EXERCISE: Every line below that holds the word "oneclick" must be listed.

SOURCE RECORDS:

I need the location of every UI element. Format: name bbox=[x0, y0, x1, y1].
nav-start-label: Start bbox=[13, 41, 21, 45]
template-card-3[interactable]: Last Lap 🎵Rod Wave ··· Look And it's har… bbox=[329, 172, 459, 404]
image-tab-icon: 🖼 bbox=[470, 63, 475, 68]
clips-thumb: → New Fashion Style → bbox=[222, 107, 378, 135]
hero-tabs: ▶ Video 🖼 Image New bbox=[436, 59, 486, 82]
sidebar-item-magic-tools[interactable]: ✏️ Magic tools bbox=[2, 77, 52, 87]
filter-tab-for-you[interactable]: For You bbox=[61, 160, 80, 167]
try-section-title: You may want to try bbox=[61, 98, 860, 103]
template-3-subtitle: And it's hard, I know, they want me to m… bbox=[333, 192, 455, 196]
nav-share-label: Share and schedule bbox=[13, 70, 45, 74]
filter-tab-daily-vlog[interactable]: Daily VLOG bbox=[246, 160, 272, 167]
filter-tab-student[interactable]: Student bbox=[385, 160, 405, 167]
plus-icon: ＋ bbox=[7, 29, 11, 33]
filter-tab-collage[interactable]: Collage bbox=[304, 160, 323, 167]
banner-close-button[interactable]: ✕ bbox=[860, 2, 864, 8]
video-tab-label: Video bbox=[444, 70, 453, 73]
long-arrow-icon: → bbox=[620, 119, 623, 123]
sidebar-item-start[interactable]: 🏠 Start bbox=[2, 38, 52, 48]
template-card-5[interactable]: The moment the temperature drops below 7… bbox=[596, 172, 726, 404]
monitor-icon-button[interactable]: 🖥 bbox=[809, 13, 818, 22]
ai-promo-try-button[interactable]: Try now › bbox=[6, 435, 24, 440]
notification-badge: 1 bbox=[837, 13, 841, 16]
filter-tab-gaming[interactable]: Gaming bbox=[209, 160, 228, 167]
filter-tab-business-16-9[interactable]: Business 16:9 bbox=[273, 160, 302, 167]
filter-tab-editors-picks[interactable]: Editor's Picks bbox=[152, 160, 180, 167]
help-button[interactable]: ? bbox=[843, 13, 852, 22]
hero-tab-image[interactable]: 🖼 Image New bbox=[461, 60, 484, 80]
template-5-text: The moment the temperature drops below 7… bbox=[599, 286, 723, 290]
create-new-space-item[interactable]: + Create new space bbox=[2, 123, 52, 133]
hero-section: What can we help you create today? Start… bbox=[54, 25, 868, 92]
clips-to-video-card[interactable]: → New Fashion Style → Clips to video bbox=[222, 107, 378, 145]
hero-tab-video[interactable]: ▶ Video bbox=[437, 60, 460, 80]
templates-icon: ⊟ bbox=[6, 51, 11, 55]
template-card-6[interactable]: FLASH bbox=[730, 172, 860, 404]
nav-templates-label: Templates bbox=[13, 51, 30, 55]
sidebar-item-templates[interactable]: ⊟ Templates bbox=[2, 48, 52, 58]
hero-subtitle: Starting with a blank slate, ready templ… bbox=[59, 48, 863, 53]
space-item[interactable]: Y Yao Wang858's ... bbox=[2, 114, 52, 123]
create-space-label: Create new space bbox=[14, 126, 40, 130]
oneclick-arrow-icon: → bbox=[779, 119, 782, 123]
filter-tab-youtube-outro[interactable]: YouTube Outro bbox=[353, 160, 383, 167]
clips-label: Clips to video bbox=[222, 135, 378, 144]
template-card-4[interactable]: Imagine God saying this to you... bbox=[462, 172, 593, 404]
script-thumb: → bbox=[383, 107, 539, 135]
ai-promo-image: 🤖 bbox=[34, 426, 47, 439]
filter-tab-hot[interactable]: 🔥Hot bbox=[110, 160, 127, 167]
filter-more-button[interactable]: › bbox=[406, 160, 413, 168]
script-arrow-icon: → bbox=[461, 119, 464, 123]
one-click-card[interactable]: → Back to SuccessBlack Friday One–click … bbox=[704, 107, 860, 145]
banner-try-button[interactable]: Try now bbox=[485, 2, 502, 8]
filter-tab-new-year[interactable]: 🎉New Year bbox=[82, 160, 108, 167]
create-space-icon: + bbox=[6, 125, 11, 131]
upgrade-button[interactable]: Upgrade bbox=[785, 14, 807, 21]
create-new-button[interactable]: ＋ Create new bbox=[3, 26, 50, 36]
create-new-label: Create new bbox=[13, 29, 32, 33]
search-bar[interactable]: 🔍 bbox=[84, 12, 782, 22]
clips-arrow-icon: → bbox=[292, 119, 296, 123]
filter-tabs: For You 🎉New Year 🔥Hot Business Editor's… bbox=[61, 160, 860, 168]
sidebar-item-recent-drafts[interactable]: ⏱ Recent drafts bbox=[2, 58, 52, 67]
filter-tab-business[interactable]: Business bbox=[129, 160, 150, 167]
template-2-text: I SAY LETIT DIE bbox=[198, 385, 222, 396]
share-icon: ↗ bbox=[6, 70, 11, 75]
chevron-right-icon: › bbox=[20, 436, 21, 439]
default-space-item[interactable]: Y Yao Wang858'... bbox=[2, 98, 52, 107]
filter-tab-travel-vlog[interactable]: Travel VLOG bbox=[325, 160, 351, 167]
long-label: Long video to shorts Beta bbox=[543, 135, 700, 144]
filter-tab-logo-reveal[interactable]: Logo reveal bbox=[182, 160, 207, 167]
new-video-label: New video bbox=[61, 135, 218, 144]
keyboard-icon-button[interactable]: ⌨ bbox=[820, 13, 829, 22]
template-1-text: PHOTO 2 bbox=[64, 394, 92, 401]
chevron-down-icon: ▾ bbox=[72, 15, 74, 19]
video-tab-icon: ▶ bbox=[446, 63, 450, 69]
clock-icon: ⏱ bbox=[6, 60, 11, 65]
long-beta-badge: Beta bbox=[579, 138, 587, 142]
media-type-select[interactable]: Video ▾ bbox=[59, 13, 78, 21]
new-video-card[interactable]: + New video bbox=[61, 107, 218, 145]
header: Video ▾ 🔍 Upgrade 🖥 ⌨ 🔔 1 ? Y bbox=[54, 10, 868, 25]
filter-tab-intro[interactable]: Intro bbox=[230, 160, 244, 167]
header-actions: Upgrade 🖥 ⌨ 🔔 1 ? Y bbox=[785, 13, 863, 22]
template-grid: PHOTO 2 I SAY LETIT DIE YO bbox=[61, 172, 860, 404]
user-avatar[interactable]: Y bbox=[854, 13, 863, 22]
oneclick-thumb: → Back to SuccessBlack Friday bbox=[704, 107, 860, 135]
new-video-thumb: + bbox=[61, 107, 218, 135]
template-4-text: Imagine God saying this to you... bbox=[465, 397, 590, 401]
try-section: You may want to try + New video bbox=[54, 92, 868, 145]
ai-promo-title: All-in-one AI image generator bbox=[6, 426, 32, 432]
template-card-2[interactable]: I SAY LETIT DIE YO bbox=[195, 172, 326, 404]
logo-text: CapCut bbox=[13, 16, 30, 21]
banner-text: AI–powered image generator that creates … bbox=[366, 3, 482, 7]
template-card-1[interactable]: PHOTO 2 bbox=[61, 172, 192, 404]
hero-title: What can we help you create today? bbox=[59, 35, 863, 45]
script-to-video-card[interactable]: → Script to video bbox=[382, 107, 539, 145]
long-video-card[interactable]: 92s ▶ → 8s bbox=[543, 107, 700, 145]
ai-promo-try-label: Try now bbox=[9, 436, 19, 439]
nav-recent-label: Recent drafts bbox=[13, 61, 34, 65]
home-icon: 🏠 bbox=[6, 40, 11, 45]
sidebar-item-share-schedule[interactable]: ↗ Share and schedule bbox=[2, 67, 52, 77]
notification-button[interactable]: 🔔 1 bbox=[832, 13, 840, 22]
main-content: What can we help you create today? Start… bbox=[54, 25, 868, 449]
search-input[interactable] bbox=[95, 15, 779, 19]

TASK RESPONSE:
oneclick-arrow-icon: → bbox=[779, 119, 782, 123]
oneclick-thumb: → Back to SuccessBlack Friday bbox=[704, 107, 860, 135]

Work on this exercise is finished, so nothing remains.